Letterkenny, County Donegal; last stop on a blitzkrieg three day tour of the Republic of Ireland’s wild and untamed northwest.
Three days prior, I pulled out of Galway in a brand new rent-a-car, pristine, like a new born baby in swaddling cloths. “Extra insurance?” the devil behind the car hire desk asked. “You bet your ass,” I answered; I knew what those god damn roads were like.
The upside to this road trip though was that at least I had a traveling buddy. My friend Elodie’s friend Camille was going the same way as me. For Camille it meant not having to take the bus, and an excuse to practice her English (she’s French). For me it meant one less car ride spent talking aimlessly into a digital voice recorder.
We lit out of Galway and headed for the Connemara, the northwest region of County Galway. The thing about Ireland is that each time you think you’ve seen all the beauty this island has to offer, you enter a new region and are awe struck once again. Between the placid mirror-like lakes, pale mountains, deep valleys and more than occasional rainbows, the Connemara is so gorgeous it hurts.
We hit Westport by nightfall, and this was where the wear and tear of a week in Galway finally caught up to me. I was worn out, tired and sick. But I’d heard that Westport had a must see traditional music scene, so of course we went to the pub that night where I managed to thoroughly insult a local man when I wouldn’t let him buy me a beer because I felt too lousy.

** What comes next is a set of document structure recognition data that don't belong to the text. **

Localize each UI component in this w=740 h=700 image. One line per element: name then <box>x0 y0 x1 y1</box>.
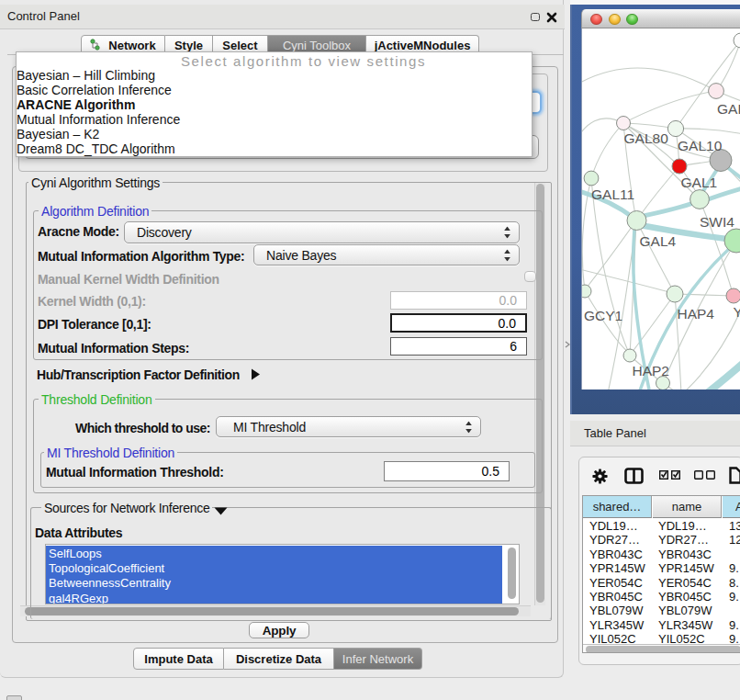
svg-text:GAL1: GAL1 <box>681 175 718 190</box>
svg-text:Y: Y <box>734 304 740 320</box>
svg-text:GAL80: GAL80 <box>624 130 669 146</box>
svg-text:GAL4: GAL4 <box>640 233 677 249</box>
svg-text:GAL7: GAL7 <box>717 101 740 117</box>
svg-text:HAP4: HAP4 <box>678 306 715 322</box>
svg-text:SWI4: SWI4 <box>700 214 734 230</box>
svg-text:GCY1: GCY1 <box>584 308 622 323</box>
svg-text:GAL11: GAL11 <box>591 186 634 202</box>
svg-text:HAP2: HAP2 <box>633 363 670 378</box>
svg-text:GAL10: GAL10 <box>678 138 723 153</box>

The next day rivaled its predecessor in sheer physical beauty but completely outdid it in bodily sickness. We flew through west County Mayo, a region even more unruly and wild than the Connemara, hitting remote places as the stunning and almost haunting Achill Island (only accessible by a little bitty bridge). By nightfall we were in Sligo, the famous muse of WB Yeats.
Hugging the lazy river Garavogue, Yeats’ Sligo is a charming town with brightly colored buildings and absolutely nothing to do on a Sunday afternoon. So we headed out of town to find Queen Maeve’s grave – roughly 40,000 tons of stone sitting atop a hill, with a 360 degree view of County Sligo. Apparently if you take a stone from the bottom of the hill, and carry it with you for the duration of the 35 minute hike to the top, you can place it on the enormous pile of rocks and make a wish. Unfortunately we didn’t know this until we got back to town.
It was getting dark by the time we left Queen Maeve, so I dropped Camille at the station so she could catch her bus, and I headed Letterkenny where I now sit, exhausted, and coughing up phlegm.
Stuart’s Euro Saving Secret of the Day: Learn how to drive stick shift – it’ll save you LOADS of money.